## [BRIEF]
Below this sentence is a listing; return exactly its lines from the one with "ou afficher des" to the one with "Politique de gestion des cookies", both kept, and nothing more.

┌──

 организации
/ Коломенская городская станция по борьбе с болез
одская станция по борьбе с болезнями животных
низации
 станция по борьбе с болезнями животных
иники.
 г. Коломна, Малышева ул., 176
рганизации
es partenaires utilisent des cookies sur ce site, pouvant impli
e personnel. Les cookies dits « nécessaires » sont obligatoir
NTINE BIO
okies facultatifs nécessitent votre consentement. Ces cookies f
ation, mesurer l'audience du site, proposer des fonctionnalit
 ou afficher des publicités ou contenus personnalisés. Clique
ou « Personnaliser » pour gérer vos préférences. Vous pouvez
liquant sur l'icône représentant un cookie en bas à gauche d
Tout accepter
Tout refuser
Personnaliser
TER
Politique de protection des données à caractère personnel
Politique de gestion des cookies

└──
┌──

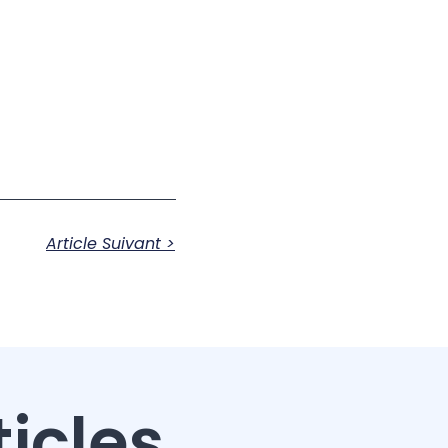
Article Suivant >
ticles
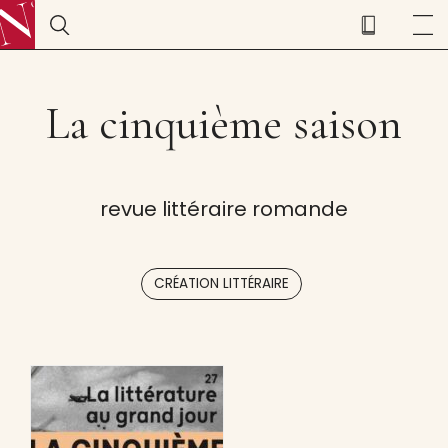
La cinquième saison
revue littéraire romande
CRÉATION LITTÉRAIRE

└──

## [ANSWER SPACE]
 ou afficher des publicités ou contenus personnalisés. Clique
ou « Personnaliser » pour gérer vos préférences. Vous pouvez
liquant sur l'icône représentant un cookie en bas à gauche d
Tout accepter
Tout refuser
Personnaliser
TER
Politique de protection des données à caractère personnel
Politique de gestion des cookies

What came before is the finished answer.